What about the following integral?

$$\int_0^a x^3 \delta(x-1) dx$$

If $a$ is more or less than 1 it's all clear, but what if $a=1$.

Is the integral is equal to $1/2$ ?

Edit: this is my motivation, assume f(x) is even, $a>0$

$$\int_{-a}^a f(x) \delta(x) dx = \int_{-a}^0 f(x) \delta(x) dx + \int_{0}^a f(x) \delta(x) dx = -\int_{a}^0 f(-x) \delta(-x) dx + \int_{0}^a f(x) \delta(x) dx = 2\int_{0}^a f(x) \delta(x) dx = f(a)$$ implies $$ \int_{0}^a f(x) \delta(x) dx = \frac{f(0)}{2}$$

It's certainly true for even functions, what displaced odd functions puzzle me.

Answer 1

The function is not defined at $a=1$, or better, you have to specify what do you mean by that integral. Indeed write: $$\int_0^1x^3\delta(x-1)dx=\int_\mathbb{R}x^3\delta(x-1)\chi_{[0,1]}(x)dx=x^3\chi_{[0,1]}(x)|_{x=1}=1$$ but at the same time, if you write: $$\int_0^1x^3\delta(x-1)dx=\int_\mathbb{R}x^3\delta(x-1)\chi_{[0,1)}(x)dx=x^3\chi_{[0,1)}(x)|_{x=1}=0$$

Answer 2

The answer depends on the precise definition of things so heavily that it'd say this isn't well-defined.

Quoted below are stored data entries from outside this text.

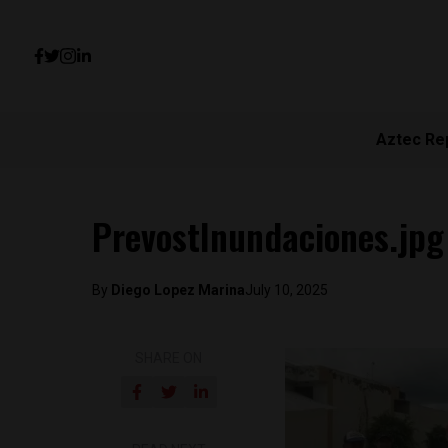
Aztec Re
PrevostInundaciones.jpg
By
Diego Lopez Marina
July 10, 2025
SHARE ON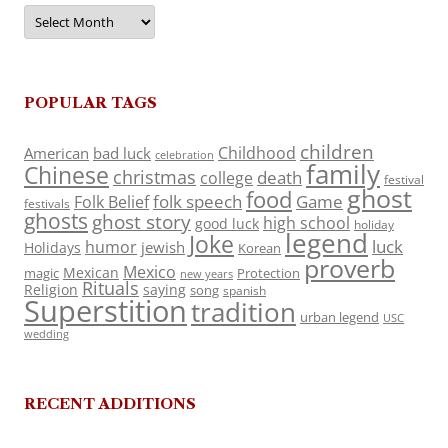
Archives
POPULAR TAGS
children
Childhood
American
bad luck
celebration
family
Chinese
christmas
death
college
festival
ghost
food
folk speech
Game
Folk Belief
festivals
ghosts
ghost story
high school
good luck
holiday
legend
Joke
luck
humor
jewish
Holidays
Korean
proverb
Mexico
Mexican
magic
Protection
new years
Rituals
Religion
saying
song
spanish
Superstition
tradition
urban legend
USC
wedding
RECENT ADDITIONS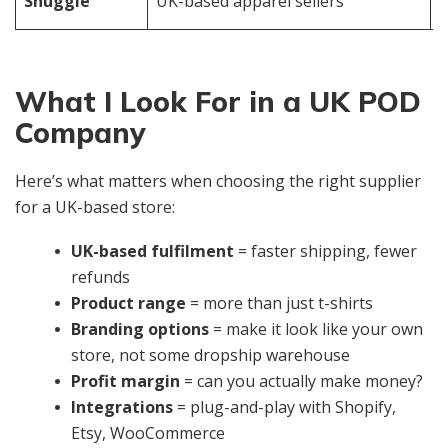
Snuggle
UK-based apparel sellers
s
What I Look For in a UK POD
Company
Here’s what matters when choosing the right supplier
for a UK-based store:
UK-based fulfilment
= faster shipping, fewer
refunds
Product range
= more than just t-shirts
Branding options
= make it look like your own
store, not some dropship warehouse
Profit margin
= can you actually make money?
Integrations
= plug-and-play with Shopify,
Etsy, WooCommerce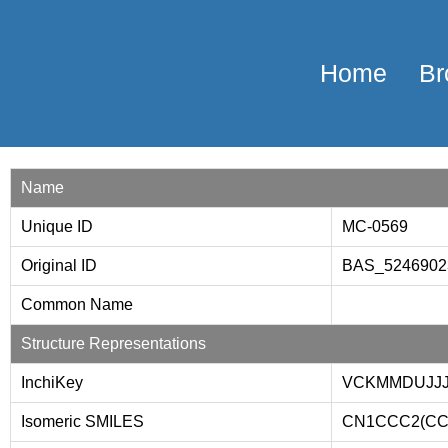
Home
Br
Name
Unique ID
MC-0569
Original ID
BAS_524690
Common Name
Structure Representations
InchiKey
VCKMMDUJJ
Isomeric SMILES
CN1CCC2(CC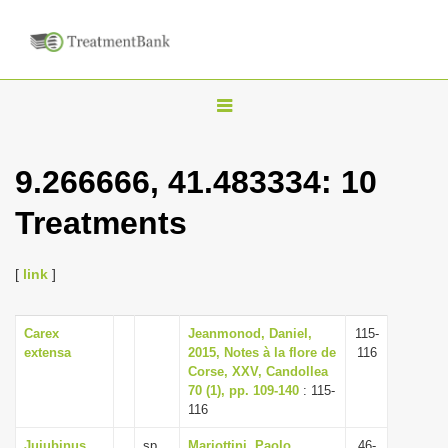
T
o
g
9.266666, 41.483334: 10
g
Treatments
l
e
n
[
link
]
a
v
Carex
Jeanmonod, Daniel,
115-
extensa
2015, Notes à la flore de
116
i
Corse, XXV, Candollea
g
70 (1), pp. 109-140
: 115-
116
a
t
Jujubinus
sp.
Mariottini, Paolo,
46-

But, just for entertainment, you can view the $\delta$-distribution as a measure, with the property that for $X \subset \mathbb{R}$, $\delta(X) = 1$ if $0 \in X$ and $\delta(X) = 0$ otherwise. Your integral then becomes (assuming you mean $x^3$ where you wrote $t^3$) $$ \int_0^a x^3\delta(x - 1) \,dx = \int_{-1}^{a-1} (x+1)^3 \delta(x) = \int_{-1}^{a-1} (x+1)^3 \,d\delta(x) \text{.} $$

So the question becomes, how does one deal with the integration bound for not absolutely continuous measures? For absolutely continuous measures, we know that single points have measure zero, so it doesn't matter much whether we assume the boundaries are included in the integral interval or not. But we don't have that liberty here, and so the result heavily depends on how we define this.

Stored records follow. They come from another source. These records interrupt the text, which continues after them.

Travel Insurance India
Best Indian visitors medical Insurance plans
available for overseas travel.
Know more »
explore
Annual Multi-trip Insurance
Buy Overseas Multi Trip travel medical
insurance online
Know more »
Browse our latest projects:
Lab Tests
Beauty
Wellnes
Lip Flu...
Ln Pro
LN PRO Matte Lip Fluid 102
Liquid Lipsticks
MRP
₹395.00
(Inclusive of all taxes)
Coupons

Let's start with a common way to define the distribution function of a measure $\mu$ (if it exists), which is requiring that $$ \mu\left((a,b]\right) = F_\mu(b) - F_\mu(a) \text{.} $$ This then makes distribution functions right-continuous. But note that this is simply a convention - we could just as well make all distribution function left-continuous by swapping the open and closed end of the interval.

Let's add to that the requirement that $$ \int_a^b 1 \,d\mu = F_\mu(b) - F_\mu(a) \text{,} $$ which seems sensible. Since we clearly want that $\int_A 1\,d\mu = \mu(A)$, we must then define $$ \int_a^b f\,d\mu = \int_{(a,b]} f \,d\mu \text{,} $$ i.e. decide that the upper bound is included, while the lower bound is excluded.

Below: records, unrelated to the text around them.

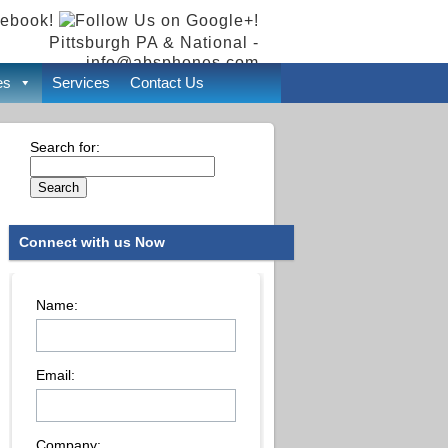
Pittsburgh PA & National -
info@absphones.com
es
Services
Contact Us
Search for:
Connect with us Now
Name:
Email:
Company: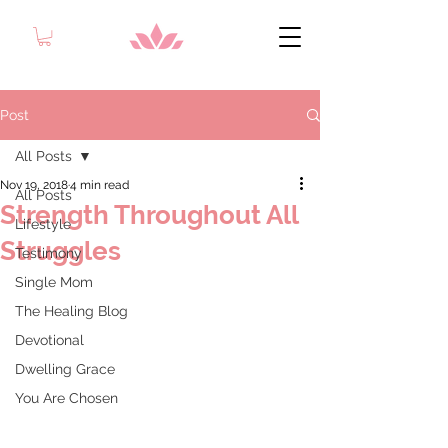
Post
All Posts
Nov 19, 2018
4 min read
All Posts
Strength Throughout All
Lifestyle
Struggles
Testimony
Single Mom
The Healing Blog
Devotional
Dwelling Grace
You Are Chosen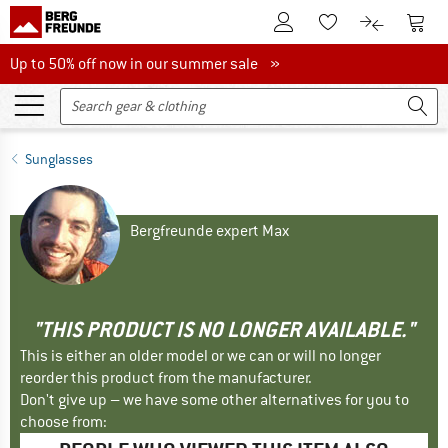
To Customer Account
To S
To Wishlist.
To product
Up to 50% off now in our summer sale
Up to 50% off now in our summer sale »
Sunglasses
Bergfreunde expert Max
"THIS PRODUCT IS NO LONGER AVAILABLE."
This is either an older model or we can or will no longer
reorder this product from the manufacturer.
Don't give up – we have some other alternatives for you to
choose from:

With those things in place, it follows that $$ \int_{-1}^0 (x+1)^3 \,\delta(x) = 1 $$ and that $$ \int_0^1 (x+1)^3 \,\delta(x) = 0 \text{.} $$

But this is highly arbitrary! For integrals with distributions in the integrald, my advice is to always use the syntax $\int_{I}$ where $I$ is some interval, instead of writing $\int_a^b$, because the former defined the precise set we're integrating over.